R.I.P. – The Spy Who Came in from the Cold by John Le Carré

As they got to the door, Control put his hand lightly on Leamas’ shoulder.
“This is your last job,” he said. “Then you can come in from the cold.”

The Spy Who Came in From the Cold is a 1963 spy/crime thriller novel by John Le Carré. The protagonist is an agent called Alec Leamas, working for the British Intelligence Service (referred to as “the Circus”) in early Cold War Berlin. He gets called back to London by his spy master, Control, who gives him his last, scary assignment.
When I started reading this book, my first spy novel, I had no idea what to expect. With a continually twisting story line, the book is fast and packed with tension. Anything I reveal under “Summary” could be counted as a spoiler; the book is best read directly and is a must read.
The story is genuinely complicated and seems highly probable. This is what a spy’s life is like; each man for himself and no one is a hero. There is no flashiness and no glamour, just dark and touchingly realistic experiences. More than anything else though, the book, coming from an agent himself, sounds a lot like an anecdote, making it all the more involving.
The characters are great, each with a detailed background story. It is not easy to figure out their motives and Le Carré has maintained the suspense throughout the novel; letting us know little at a time, and keeping us wait for more. The relationships are complex but not complicated – the single love story is intricately involved in the plot, leaving many blanks for us to fill. The story is mostly plot based, but it involves some of the strongest characters ever.
The book is not only a thriller, but so much more. I might just have found my new favourite novel.
I wrote this book review as a part of the R.I.P Challenge.

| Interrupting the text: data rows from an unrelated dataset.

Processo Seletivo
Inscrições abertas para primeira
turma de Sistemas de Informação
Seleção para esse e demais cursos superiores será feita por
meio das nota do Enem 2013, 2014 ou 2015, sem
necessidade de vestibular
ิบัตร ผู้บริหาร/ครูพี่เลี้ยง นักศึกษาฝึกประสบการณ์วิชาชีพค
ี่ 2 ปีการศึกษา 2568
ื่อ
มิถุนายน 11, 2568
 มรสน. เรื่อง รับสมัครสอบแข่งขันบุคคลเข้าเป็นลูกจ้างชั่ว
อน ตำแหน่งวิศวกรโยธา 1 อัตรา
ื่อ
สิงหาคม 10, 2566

9 thoughts on “R.I.P. – The Spy Who Came in from the Cold by John Le Carré”

  1. I'm so glad to have stumbled across your wonderful blog. Consider me a new follower. 🙂

    As far as I'm concerned, this is certainly one of the best novels in the spy/thriller genre. John le Carre sets the bar really high for himself and everything else that I have read by him has paled in comparison. If you are interested in checking out another great work in the genre, I highly recommend "Our Man in Havana" by Graham Greene, which was written a few years before le Carre's novel and was certainly an influence.

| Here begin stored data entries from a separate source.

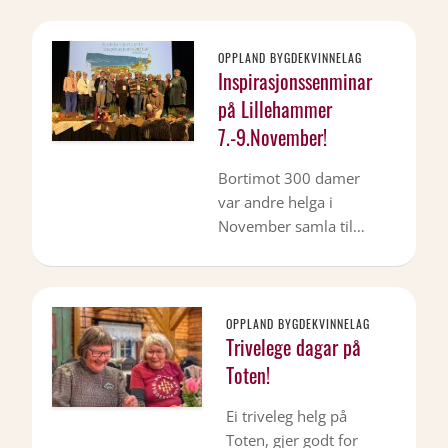
OPPLAND BYGDEKVINNELAG
Inspirasjonssenminar
på Lillehammer
7.-9.November!
Bortimot 300 damer
var andre helga i
November samla til…
OPPLAND BYGDEKVINNELAG
Trivelege dagar på
Toten!
Ei triveleg helg på
Toten, gjer godt for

  2. I read this a few years ago and though I found it difficult to get into, I really enjoyed it in the end. (I should point out that spy/thriller/political books usually aren't in my TBR pile, so my opinion doesn't have a lot of knowledge of the genre behind it.) Strangely enough, I tend to like the films that are made from le Carre and Greene, which makes me want to read further in the genre. For example, I really want to see the new film Tinker Tailor Soldier Spy, but really should read the novel first!

    Happy reading to you!


  3. Jason C. – I haven't really read any sort of spy novels till now; but seeing as how I loved this, I will now. I wanted to read Le Carre's Tin, Tailor, Soldier, Spy before I watch the movie. And I have heard of Graham Greene of course, so thanks for the suggestion, I'll have to see if I can get my hands on this book. Thanks for stopping by!

    Kate – It took time getting used to the writing, but I still liked it. Oh, yes, I am planning to read the novel before I watch the movie too, if I ever get to it; which seeing my huge TBR pile seems kind of impossible at the moment. Anyway, glad you stopped by!


  4. Kailana – I know, it is one of my favourite covers of this book; the cover perfectly describes the book, so I'm guessing you'll like it too if you read it!